If you have any questions, feel free to start a thread in the BestTechie forums.  Good luck!

never recommend setting up any type of configuration on a production server.  You should always test the configuration (and your knowledge) on a non-production server before even thinking about running it in a production environment.  This saves a great number of headaches and eliminates downtime and potential data-loss.  Use this configuration at your own risk.

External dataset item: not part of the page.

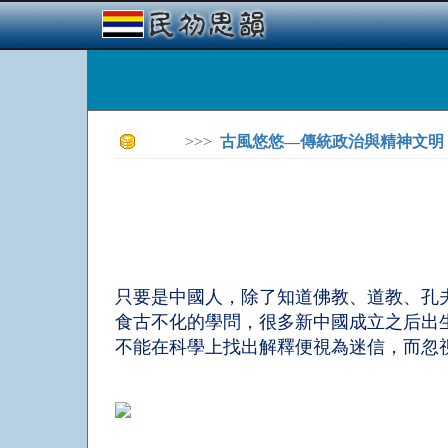
>>>
古風悠悠—傳統政治與精神文明
只要是中國人，除了知道佛教、道教、孔
食古不化的學問，很多新中國成立之后出
不能在科學上找出解釋便視為迷信，而忽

Post-Publishing Update: This configuration does not include setting up an FTP server simply because FTP is such a dated protocol.  Because the server has an SSHd installed, users can easily log in via “SFTP”, “SSH”, or “SCP”; a protocol that most FTP clients have become compatible with.  Also, I would like to point out that the linked folders in the user home directories aren’t by any stretch of the imagine necessary because users logging in to the server via SSH can browse the /home/web/sites directory.  I only do that for organizational purposes.  However, if you install an FTPd down the road and choose to “jail” users to their home directory, you will find that the symlinks do not work because they are outside of the jailed root.  The best way that I have found to alleviate this issue is to mount the folders instead of symlinking them.  This can be achieved by making a directory for the site in the user’s home folder (“mkdir /home/user/domain.tld”), adding a line for the mount in the fstab file (“echo ‘/home/web/sites/domain.tld /home/user/domain.tld none rw,bind 0 0’ >> /etc/fstab”), and updating the mounts (“mount -a”).